Braynard was the leader of the data team for Trump’s 2016 campaign until leaving in March 2016. At the time, Politico reported that neither Braynard nor Corey Lewandowski, then the campaign manager, would explain the departure—a move that left some campaign officials unable to access data files. (Braynard tells Mother Jones that he was laid off over a “minor HR dispute” with Lewandowski.) According to an online bio, Braynard had worked as a political analyst at the Republican National Committee and for GOP pollster Frank Luntz. After exiting the Trump campaign, he formed a nonprofit called Look Ahead America to increase conservative voter turnout.
That online bio also notes that Braynard is an “award winning short fiction writer.” In that vein, he founded a literary magazine in 2017 as part his MFA coursework at Columbia University. Called Otoya, it billed itself as a “Literary Journal of the New Nationalism.”
The publication, Braynard explained in a brief editor’s note, was named in honor of Otoya Yamaguchi. In 1960, Yamaguchi, a 17-year-old rightwing ultranationalist in Japan, brutally murdered Inejirō Asanuma, a member of parliament and the chairman of the Japan Socialist Party, at a televised election debate. Yamaguchi stabbed Asanuma with a short samurai sword. The image capturing the horrific moment became one of the most famous press photos of the 20th century. After he was arrested, Yamaguchi committed suicide and became a fallen hero of the Japanese far right.
A drawing of Yamaguchi graced the cover, as Braynard’s note described the murderer as a nationalist hero who heroically killed a communist. He pointed out that Yamaguchi shared a birthdate “with another great patriot who put bayonets through the enemies who threatened his nation, George Washington.”
In an interview this week, Braynard explained his admiration for Yamaguchi. Braynard recalled visiting Cambodia, where he says he saw piles of skulls of victims who had been murdered during the bloody reign of the Khmer Rouge. “I think [Yamaguchi] may have prevented the same thing from happening in his own country,” Braynard says. “He should be memorialized and remembered.” Only one issue of Otoya was published.

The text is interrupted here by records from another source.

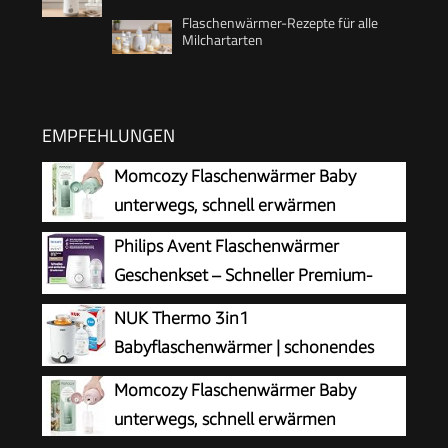
Flaschenwärmer-Rezepte für alle
Milchartarten
EMPFEHLUNGEN
Momcozy Flaschenwärmer Baby
unterwegs, schnell erwärmen
Philips Avent Flaschenwärmer
Geschenkset – Schneller Premium-
Flaschenwärmer und Natural Response
NUK Thermo 3in1
Babyflasche, intelligente Temperaturregelung,
Babyflaschenwärmer | schonendes
automatische Abschaltung, Auftaufunktion,
Auftauen, Erwärmen und Warmhalten
Momcozy Flaschenwärmer Baby
SCF358/10
von flüssiger und breiförmiger Nahrung | Korb
unterwegs, schnell erwärmen
zum einfachen Herausnehmen | EU-Stecker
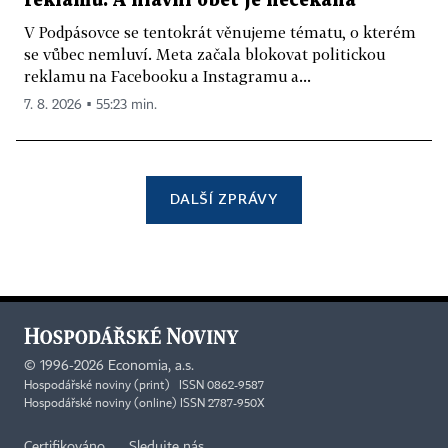
reklamu. A hlavní oběť je nečekaná
V Podpásovce se tentokrát věnujeme tématu, o kterém
se vůbec nemluví. Meta začala blokovat politickou
reklamu na Facebooku a Instagramu a...
7. 8. 2026 ▪ 55:23 min.
DALŠÍ ZPRÁVY
©
1996-2026
Economia, a.s.
Hospodářské noviny (print) ISSN 0862-9587
Hospodářské noviny (online) ISSN 2787-950X
Certifikováno
Sledujte nás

Braynard’s voter fraud project was set up days after the 2020 election, when he established a GoFundMe page seeking half a million dollars to uncover purportedly illegitimate votes in swing states using Social Security and change-of-address databases. GoFundMe removed the page, criticizing it for attempting “to spread misleading information about the election.”
He relaunched at GiveSendGo—which bills itself as the “#1 Free Christian Crowdfunding Site”—where, as of Friday, he had raised more than $580,000. His fundraising page states, “The funds from this campaign will be received by Matt Braynard.” But it also notes, “Matt Braynard will personally receive zero dollars.” Braynard says that all the money he collects will be spent on his research and that he will not be pocketing any.
On his Twitter feed, Braynard provides updates on leads his team is chasing and has suggested that having met his original funding goal, he may ask for more. He tells Mother Jones he has already spent about $500,000 acquiring various databases and hiring call centers to contact people who he suspects may be connected to voting irregularities. He estimates he needs another $300,000: “Every day we find more ways to spend money.”
The New York Times has reported that election officials across the country say there is no evidence of significant voter fraud. Yet Braynard contends the matter remains open, as his team conducts up to six different analyses of voting in each of six swing states. Braynard claims to have found instances of people casting ballots in two different states, including 631 cases in Pennsylvania—even if verified, not remotely enough to change the results.
Braynard still insists this finding is significant. “If there is an organized attempt at voter fraud, we will only detect a few cases,” he says, adding that he hopes his research may “bring enough pressure” to encourage judges to order remedies including recounts or audits. He notes he’s been sharing his research with Trump’s legal team, and “they are asking us to do more.”
Braynard maintains that he “didn’t walk into this with any preconceived notions” regarding the possibility of fraud in the election. He just wants to know, “is this really a clean election?” Asked if he expects his findings to be trusted, given that he’s a Trump fan, he replies that anyone will be able to check his figures. He adds, “And I am the biggest fan.”